Remote working helps bridge the gap professionally while traveling. But spotty Wi-Fi, odd hours, and distraction-filled lodgings make getting things done a challenge. Focus wanes sans a proper office environment fine-tuned for productivity. Critical work may lag despite best intentions to multitask. Some bleary-eyed travelers even keep home hours for important video conferences - forcing them to catch up on sleep later and forfeiting precious daylight.

Lastly, lengthy absences strain relationships with loved ones yearning for their presence. Digital connectivity helps bridge the gap, but can't replicate daily in-person interactions. Pets especially miss their human companions. Partners tire of solo parenting duties during trips lasting weeks or months. Bonds fray without enough together time. Each tends to their own interests rather than sharing new experiences. Close connections slip.

Chasing Chilly Summers? Think Twice About the Unintended Consequences - FOMO Sets In Back Home

The dreaded FOMO - Fear Of Missing Out - bites hard when you return from a dreamy cool weather getaway. As you drag your suitcase up the driveway, reality sinks in. Your idyllic escape has ended. Time to resume the daily grind.

But scrolling through social media only rubs salt in the wound. Friends are living it up with backyard barbecues, beach bashes, and summer festivals. You spot pics from the epic fireworks show you missed. And learn your favorite local hiking trail got overgrown while you were trekking New Zealand instead.

Pangs of regret hit seeing the boat you could've joined for nitrogen ice cream day out on the lake. Or the lively bluegrass concert in the park that didn't make your crowded itinerary. Even mundane things like community pool parties and popsicle socials at the library trigger FOMO. You and your family missed out on making joyful memories together.
It's worst for those escaping through the peak of summer. A quick getaway in early August means returning just as seasonal fun hits overdrive. From state and county fairs to camping weekends and outdoor movies, you'll hear about nonstop festivities that continued in your absence.

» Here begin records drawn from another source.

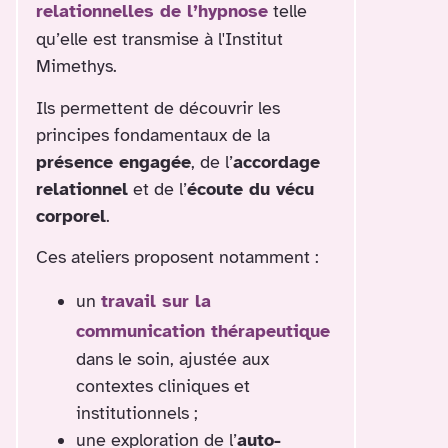
relationnelles de l’hypnose
telle
qu’elle est transmise à l'Institut
Mimethys.
Ils permettent de découvrir les
principes fondamentaux de la
présence engagée
, de l’
accordage
relationnel
et de l’
écoute du vécu
corporel
.
Ces ateliers proposent notamment :
un
travail sur la
communication thérapeutique
dans le soin, ajustée aux
contextes cliniques et
institutionnels ;
une exploration de l’
auto-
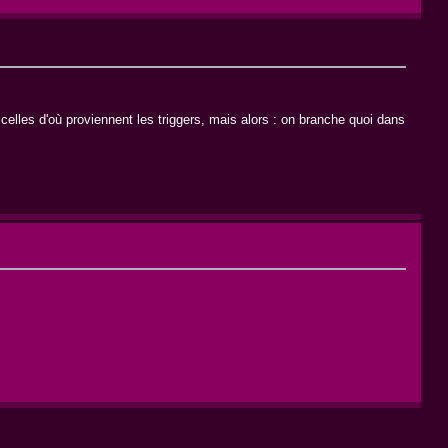
 celles d'où proviennent les triggers, mais alors : on branche quoi dans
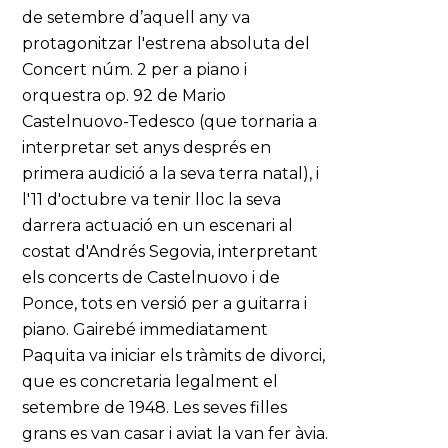
de setembre d’aquell any va
protagonitzar l'estrena absoluta del
Concert núm. 2 per a piano i
orquestra op. 92 de Mario
Castelnuovo-Tedesco (que tornaria a
interpretar set anys després en
primera audició a la seva terra natal), i
l'11 d'octubre va tenir lloc la seva
darrera actuació en un escenari al
costat d'Andrés Segovia, interpretant
els concerts de Castelnuovo i de
Ponce, tots en versió per a guitarra i
piano. Gairebé immediatament
Paquita va iniciar els tràmits de divorci,
que es concretaria legalment el
setembre de 1948. Les seves filles
grans es van casar i aviat la van fer àvia.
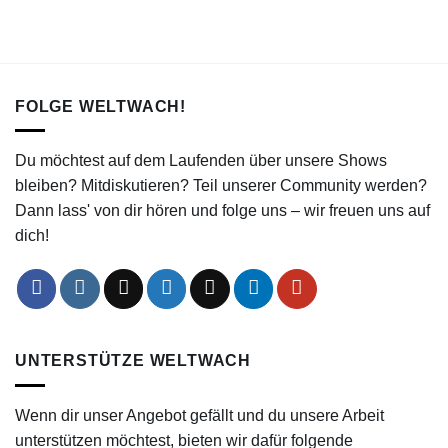
FOLGE WELTWACH!
Du möchtest auf dem Laufenden über unsere Shows
bleiben? Mitdiskutieren? Teil unserer Community werden?
Dann lass' von dir hören und folge uns – wir freuen uns auf
dich!
UNTERSTÜTZE WELTWACH
Wenn dir unser Angebot gefällt und du unsere Arbeit
unterstützen möchtest, bieten wir dafür folgende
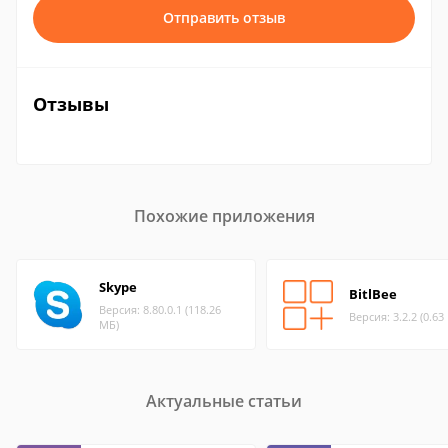
Отправить отзыв
Отзывы
Похожие приложения
Skype
BitlBee
Версия: 8.80.0.1 (118.26
Версия: 3.2.2 (0.63
МБ)
Актуальные статьи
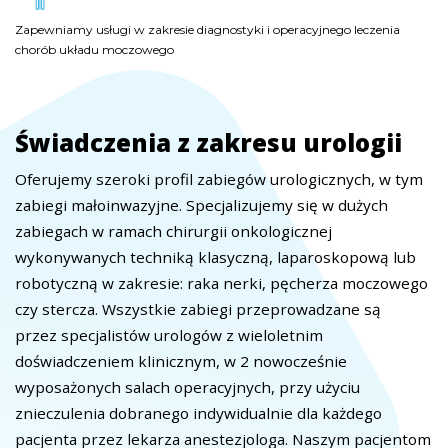
Zapewniamy usługi w zakresie diagnostyki i operacyjnego leczenia
Zapewniamy usługi w zakresie diagnostyki i operacyjnego leczenia
Zapewniamy usługi w zakresie diagnostyki i operacyjnego leczenia
chorób układu moczowego
chorób układu moczowego
chorób układu moczowego
Świadczenia z zakresu urologii
Oferujemy szeroki profil zabiegów urologicznych, w tym
zabiegi małoinwazyjne. Specjalizujemy się w dużych
zabiegach w ramach chirurgii onkologicznej
wykonywanych techniką klasyczną, laparoskopową lub
robotyczną w zakresie: raka nerki, pęcherza moczowego
czy stercza. Wszystkie zabiegi przeprowadzane są
przez specjalistów urologów z wieloletnim
doświadczeniem klinicznym, w 2 nowocześnie
wyposażonych salach operacyjnych, przy użyciu
znieczulenia dobranego indywidualnie dla każdego
pacjenta przez lekarza anestezjologa. Naszym pacjentom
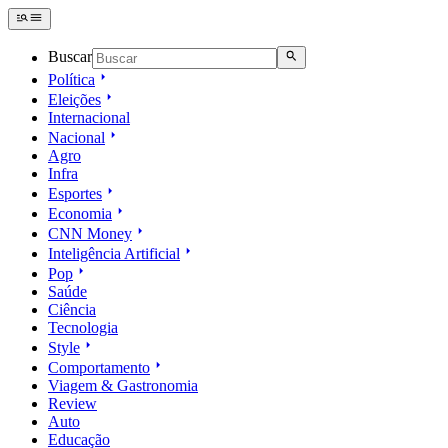
Buscar
Política
Eleições
Internacional
Nacional
Agro
Infra
Esportes
Economia
CNN Money
Inteligência Artificial
Pop
Saúde
Ciência
Tecnologia
Style
Comportamento
Viagem & Gastronomia
Review
Auto
Educação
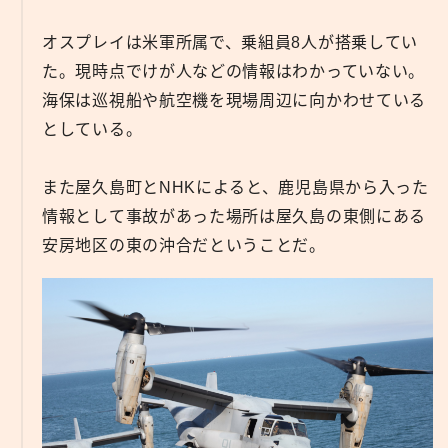
オスプレイは米軍所属で、乗組員8人が搭乗してい
た。現時点でけが人などの情報はわかっていない。
海保は巡視船や航空機を現場周辺に向かわせている
としている。
また屋久島町とNHKによると、鹿児島県から入った
情報として事故があった場所は屋久島の東側にある
安房地区の東の沖合だということだ。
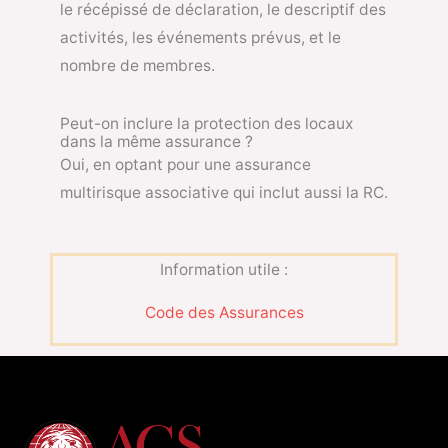
le récépissé de déclaration, le descriptif des
activités, les événements prévus, et le
nombre de membres.
Peut-on inclure la protection des locaux
dans la même assurance ?
Oui, en optant pour une assurance
multirisque associative qui inclut aussi la RC.
Information utile :
Code des Assurances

Teens feel especially wistful about leaving friends to continue summer adventures without them. They'll see pics of beach bonfires and Theme Park trips they didn't get to attend. Your kids may lobby hard for one more getaway before school starts to recreate what they missed out on.
Some travelers even wrestle with job envy. Co-workers who stayed local speak excitedly about passion projects accomplished over quiet summer weeks. You regret not being present to join important initiatives that progressed. Opportunities passed you by while you were focused on your own escape.
Jetsetters also lament missing chances to visit distant family and friends. Summer's relaxed pace allows quality time with loved ones free of holidays' hectic hustle. You couldn't fully disconnect and focus on relationships while in vacation mode. Vows to be more present next year offer little immediate comfort.